The PRESIDENT again counselled the Raad not to consent to the publication of Mr. Meyer's proposal. He did not want it put to the country. This business had been repeated from year to year until he was tired of it. And why should they worry and weary the burghers once more by asking them to decide upon Mr. Meyer's motion? There was no need for it. There was no uncertainty about it. The burghers knew their minds, and their will, which was supreme, was known. The way was open for aliens to become burghers; let them follow that road and not try to jump over the wall. They had the privilege of voting for the Second Raad if they became naturalized, and could vote for officials, and that was more than they could do in the Cape Colony. In the Colony they could not vote for a President or any official. They were all appointed. They could only vote for Raad members there. And why should they want more power here all at once? What was the cause of all this commotion? What were they clamouring for? He knew. They wanted to get leave to vote for members of the First Raad, which had the independence of the country under its control. He had been told by these people that 'if you take us on the same van with you, we cannot overturn the van without hurting ourselves as well as you.' 'Ja,' that was true, 'maar,' the PRESIDENT continued, they could pull away the reins and drive the van along a different route.
Mr. JEPPE, again speaking, said there was one matter he must refer to. That was his Honour's remarks about the petitioners, calling them disobedient and unfaithful. The law compels no one to naturalize himself. How then could these petitioners have disobeyed it? Of course we should prefer them to naturalize. But can we be surprised if they hesitate to do so? Mr. Loveday has told you what naturalization means to them.

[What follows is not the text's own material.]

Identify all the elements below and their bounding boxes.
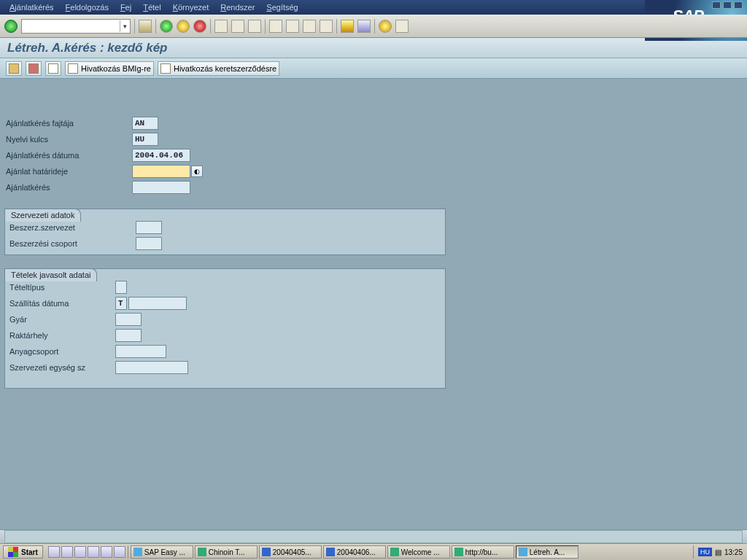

The PRESIDENT agreed that these people were not obliged by law to naturalize, but if they wanted burgher rights they should do so, when they would get the franchise for the Second Raad; and upon their being naturalized let them come nicely to the Raad and the Raad would have something to go to the country with, and they would receive fair treatment; but, if they refused naturalization and rejected the Transvaal laws, could they expect the franchise? No. Let Mr. Jeppe go back and give his people good advice, and if they were obedient to the law and became naturalized they would not regret it; but he could not expect his people to be made full burghers if they were disobedient and refused naturalization. Let them do as he advised, and he (the President) would stand by them and support them.
Mr. JEPPE said: His Honour has again asked me to advise the people of Johannesburg what to do regarding the extension of the franchise. He says they must first naturalize and then come again. Then he holds out hopes that their wishes will be met. Why then does he not support Mr. Meyer's proposal, which affects naturalized people only? What is it I am to advise the people of Johannesburg? I have had many suggestions from different members. You, Mr. Chairman, seem to support the hundred men from Lydenburg who suggest ten years' residence as a qualification. Mr. Jan Meyer suggests that those who came early to the goldfields should memorialize separately, and he would support them. Others say that only those who are naturalized should petition, and that if a few hundreds petitioned instead of 35,000, their reception would be different. Well, we have had one petition here wherein all these conditions were complied with. It was not signed by anyone who had not been here ten years, or who is not naturalized, or who could at all be suspected of being unfaithful, nor could any exception be taken to it on the ground of numbers, since it was signed by one man only, Mr. Justice Morice, and yet it was rejected. Gentlemen, I am anxiously groping for the light; but what, in the face of this, am I to advise my people?
Mr. JAN DE BEER endeavoured to refute Messrs. Jeppe's and Loveday's statements, when they said a man could not become a full member until he was forty. They were out of their reckoning, because a man did not live until he was sixteen. He was out of the country. In the eyes of the law he was a foreigner until he was sixteen. (Laughter.) The member adduced other similar arguments to refute those of Messrs. Jeppe and Loveday, causing much laughter.
Mr. LOVEDAY replied to the President, especially referring to his Honour's statement that he (Mr. Loveday) was wrong when he said that a person would have to wait until he was forty before he could obtain the full rights. He (Mr. Loveday) repeated and emphasized his statements of yesterday.
The CHAIRMAN said there was no doubt about it. What Mr. Loveday said regarding the qualifications and how long a man would have to wait until he was qualified to become a full burgher was absolutely correct. It could not be contradicted. The law was clear on that point. There was no doubt about it.
Mr. JAN DE BEER: Yes; I see now Mr. Loveday is right, and I am wrong. The law does say what Mr. Loveday said. It must be altered.
The debate was closed on the third day, and Mr. Otto's motion to accept the report of the majority of the Committee, to refuse the request of the memoralists, and to refer them to the existing laws, was carried by sixteen votes to eight.